13. Aan Hem behoort wat in nacht en dag bestaat. En
Hij is de Alhorende, Alwetende.
14. Zeg: "Zal ik een andere Beschermer nemen,
dan Allah, de Schepper der hemelen en der aarde, Die voedt en niet wordt
gevoed?" Zeg: "Het is mij bevolen, de eerste te zijn die zich
onderwerpt." En behoort niet tot de afgodendienaren.
15. Zeg: "Ik vrees, als ik mijn Heer niet
gehoorzaam, de straf van de grote Dag."
16. Van wie deze straf op die Dag is afgewend, Allah
heeft hem inderdaad barmhartigheid betoond. En dat is een klaarblijkelijke
overwinning.
17. En als Allah u door schade treft, is er niemand
die dit kan afwenden dan Hij; en als Hij u met weldaad omringt - Hij heeft
macht over alle dingen.
18. Hij is de Oppermachtige over Zijn dienaren en
Hij is de Alwijze, en van alles op de hoogte.
19. Zeg: "Wie is het gewichtigst als
getuige?" Zeg: "Allah is getuige tussen u en mij. En deze Koran is
mij geopenbaard, opdat ik u en wie hij bereikt, moge waarschuwen. Getuigt gij
werkelijk dat er andere goden buiten Allah zijn?" Zeg: "Ik getuig
niet." Zeg: "Hij is de ene God en ik heb niets uitstaande met datgene
wat gij met Hem vereenzelvigt."
20. Degenen, wie Wij het Boek gaven, erkennen hem
(de Profeet), zoals zij hun kinderen erkennen.
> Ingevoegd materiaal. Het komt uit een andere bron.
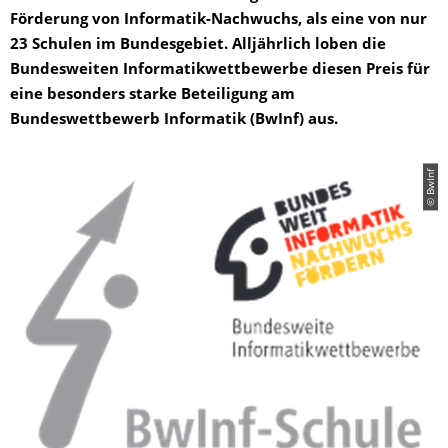
Förderung von Informatik-Nachwuchs, als eine von nur
23 Schulen im Bundesgebiet. Alljährlich loben die
Bundesweiten Informatikwettbewerbe diesen Preis für
eine besonders starke Beteiligung am
Bundeswettbewerb Informatik (BwInf) aus.
© BwInf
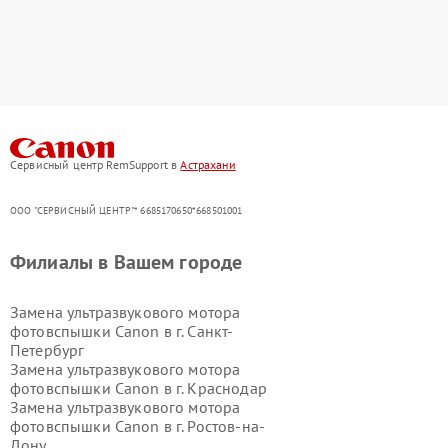
Сервисный центр RemSupport в
Астрахани
ООО "СЕРВИСНЫЙ ЦЕНТР"* 6685170650*668501001
Филиалы в Вашем городе
Замена ультразвукового мотора
фотовспышки Canon в г.
Санкт-
Петербург
Замена ультразвукового мотора
фотовспышки Canon в г.
Краснодар
Замена ультразвукового мотора
фотовспышки Canon в г.
Ростов-на-
Дону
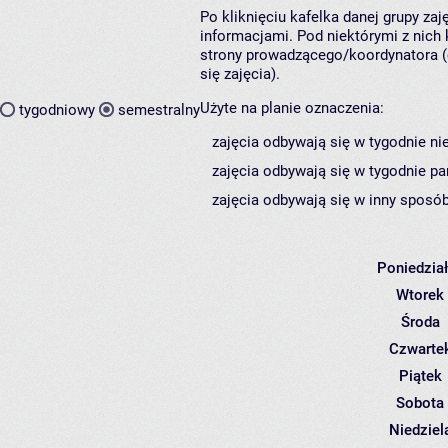
Po kliknięciu kafelka danej grupy za
informacjami. Pod niektórymi z nich k
strony prowadzącego/koordynatora (
się zajęcia).
Użyte na planie oznaczenia:
tygodniowy
semestralny
zajęcia odbywają się w tygodnie ni
zajęcia odbywają się w tygodnie pa
zajęcia odbywają się w inny sposób
Poniedzia
Wtorek
Środa
Czwarte
Piątek
Sobota
Niedziel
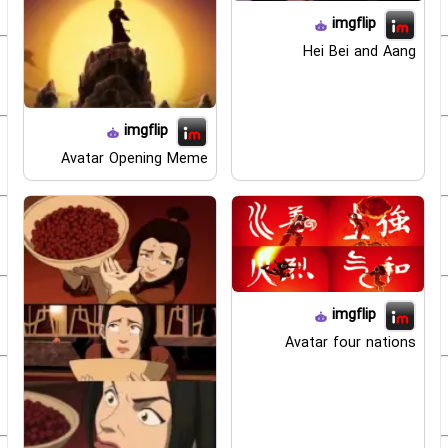
imgflip
Hei Bei and Aang
imgflip
Avatar Opening Meme
imgflip
Avatar four nations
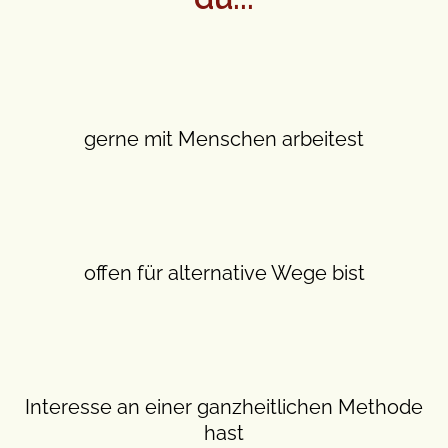
gerne mit Menschen arbeitest
offen für alternative Wege bist
Interesse an einer ganzheitlichen Methode
hast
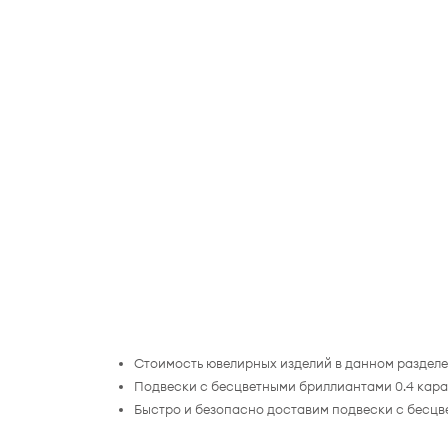
Стоимость ювелирных изделий в данном разделе 
Подвески с бесцветными бриллиантами 0.4 кара
Быстро и безопасно доставим подвески с бесцв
Maar zij, die hun ziel hebben tekort
gedaan, willen niet geloven.
21. En wie is onrechtvaardiger dan hij, die een
leugen tegen Allah uitdenkt of Zijn tekenen verloochent? Voorzeker, de
onrechtvaardigen zullen niet slagen.
22. (Gedenk) de Dag, waarop Wij hen allen zullen
verzamelen, dan zullen Wij zeggen tot degenen, die afgoderij pleegden:
"Waar zijn uw mededingers, die gij beweerdet (te bezitten)?"
23. Dan zal hun antwoord niet anders zijn dan dat
zij zeggen: "Bij Allah, onze Heer; wij waren geen afgodendienaren."
24. Zie, hoe zij tegen zichzelven liegen en hoe
hetgeen zij plachten te verzinnen voor hen verloren is gegaan.
25. Er zijn sommigen hunner, die naar u luisteren,
maar Wij hebben sluiers om hun hart gelegd en hun oren verstopt, zodat zij niet
begrijpen. En al zagen zij elk teken, zouden zij er toch niet in geloven;
wanneer zij tot u komen redetwisten zij met u, en de ongelovigen zeggen:
"Dit zijn niets dan fabelen der ouden."
26. En zij verbieden (anderen) en blijven er zelt
verre van. En zij deren niemand dan zichzelven, zij bemerken het echter niet.
27. En als gij het slechts zoudt kunnen zien,
wanneer zij voor het Vuur zullen worden gebracht! Zij zullen dan zeggen:
"O, mochten wij slechts worden teruggezonden, dan zouden wij de tekenen
van onze Heer niet meer verloochenen en wij zouden tot de gelovigen
behoren."
28. Neen, hetgeen zij voorheen plachten te verbergen
is hun duidelijk geworden. En als zij zouden worden teruggezonden zoudden zij
gewis tot hetgeen hen was verboden terugkeren; Voorzeker zij zijn leugenaars.
29. En zij zeggen: "Er is niets dan ons leven
van deze wereld en wij kunnen niet worden opgewekt."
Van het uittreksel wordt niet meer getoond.